What you have to do – Working from the records below, repeat exactly the lines starting at the line that contains "S-a jertfit, ca s" and ending at the line that contains "penyedia jasa bunga", inclusive.

Available records –
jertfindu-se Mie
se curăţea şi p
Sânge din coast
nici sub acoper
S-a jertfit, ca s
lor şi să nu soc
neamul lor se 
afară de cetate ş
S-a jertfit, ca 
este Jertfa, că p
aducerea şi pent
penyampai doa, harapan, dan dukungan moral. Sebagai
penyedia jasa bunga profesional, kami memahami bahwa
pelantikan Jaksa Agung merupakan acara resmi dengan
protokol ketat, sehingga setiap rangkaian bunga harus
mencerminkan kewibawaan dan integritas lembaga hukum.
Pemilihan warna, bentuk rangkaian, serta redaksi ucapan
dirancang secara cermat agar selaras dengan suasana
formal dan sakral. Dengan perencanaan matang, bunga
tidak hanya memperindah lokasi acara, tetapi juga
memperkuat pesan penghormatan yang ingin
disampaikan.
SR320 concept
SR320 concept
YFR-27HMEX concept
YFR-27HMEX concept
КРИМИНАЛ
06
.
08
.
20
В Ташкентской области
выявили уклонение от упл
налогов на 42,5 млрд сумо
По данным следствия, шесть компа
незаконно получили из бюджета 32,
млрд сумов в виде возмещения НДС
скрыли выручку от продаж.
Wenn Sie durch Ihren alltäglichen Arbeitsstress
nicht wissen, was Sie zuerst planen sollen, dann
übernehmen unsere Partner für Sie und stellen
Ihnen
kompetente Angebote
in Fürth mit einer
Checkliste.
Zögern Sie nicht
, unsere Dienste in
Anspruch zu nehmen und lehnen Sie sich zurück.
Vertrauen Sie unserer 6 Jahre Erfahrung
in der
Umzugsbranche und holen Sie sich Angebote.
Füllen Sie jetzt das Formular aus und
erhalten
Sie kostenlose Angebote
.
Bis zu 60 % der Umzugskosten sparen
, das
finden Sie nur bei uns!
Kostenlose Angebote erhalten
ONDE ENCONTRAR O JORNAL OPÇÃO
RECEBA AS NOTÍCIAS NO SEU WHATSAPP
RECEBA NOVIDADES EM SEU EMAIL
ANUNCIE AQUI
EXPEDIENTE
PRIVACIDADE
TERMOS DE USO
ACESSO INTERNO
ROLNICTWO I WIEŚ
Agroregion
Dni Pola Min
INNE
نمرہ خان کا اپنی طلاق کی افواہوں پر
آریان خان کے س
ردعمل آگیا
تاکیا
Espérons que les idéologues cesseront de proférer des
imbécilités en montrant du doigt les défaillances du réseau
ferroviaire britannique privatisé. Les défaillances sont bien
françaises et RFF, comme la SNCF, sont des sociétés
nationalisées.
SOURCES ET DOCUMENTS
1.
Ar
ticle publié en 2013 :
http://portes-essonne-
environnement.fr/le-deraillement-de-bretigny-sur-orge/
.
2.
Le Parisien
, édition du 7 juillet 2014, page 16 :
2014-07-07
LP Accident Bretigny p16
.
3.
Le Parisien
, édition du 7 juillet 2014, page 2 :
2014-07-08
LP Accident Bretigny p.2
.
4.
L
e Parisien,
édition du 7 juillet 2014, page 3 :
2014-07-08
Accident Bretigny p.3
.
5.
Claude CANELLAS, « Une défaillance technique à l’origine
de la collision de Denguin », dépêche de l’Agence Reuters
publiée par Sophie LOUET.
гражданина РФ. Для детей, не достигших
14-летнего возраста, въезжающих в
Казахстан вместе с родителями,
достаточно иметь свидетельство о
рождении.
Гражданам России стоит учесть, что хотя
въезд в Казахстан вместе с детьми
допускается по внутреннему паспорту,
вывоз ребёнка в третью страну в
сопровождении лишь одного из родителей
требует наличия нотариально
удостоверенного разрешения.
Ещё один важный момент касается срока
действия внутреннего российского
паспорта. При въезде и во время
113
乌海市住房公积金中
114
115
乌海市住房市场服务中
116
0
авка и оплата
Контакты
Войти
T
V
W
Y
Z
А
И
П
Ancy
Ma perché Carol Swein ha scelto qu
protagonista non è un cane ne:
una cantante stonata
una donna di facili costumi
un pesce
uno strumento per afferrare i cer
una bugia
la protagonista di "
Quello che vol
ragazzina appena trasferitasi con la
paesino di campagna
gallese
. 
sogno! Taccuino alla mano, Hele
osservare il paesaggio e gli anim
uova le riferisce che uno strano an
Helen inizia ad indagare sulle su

Solution for this task –
S-a jertfit, ca s
lor şi să nu soc
neamul lor se 
afară de cetate ş
S-a jertfit, ca 
este Jertfa, că p
aducerea şi pent
penyampai doa, harapan, dan dukungan moral. Sebagai
penyedia jasa bunga profesional, kami memahami bahwa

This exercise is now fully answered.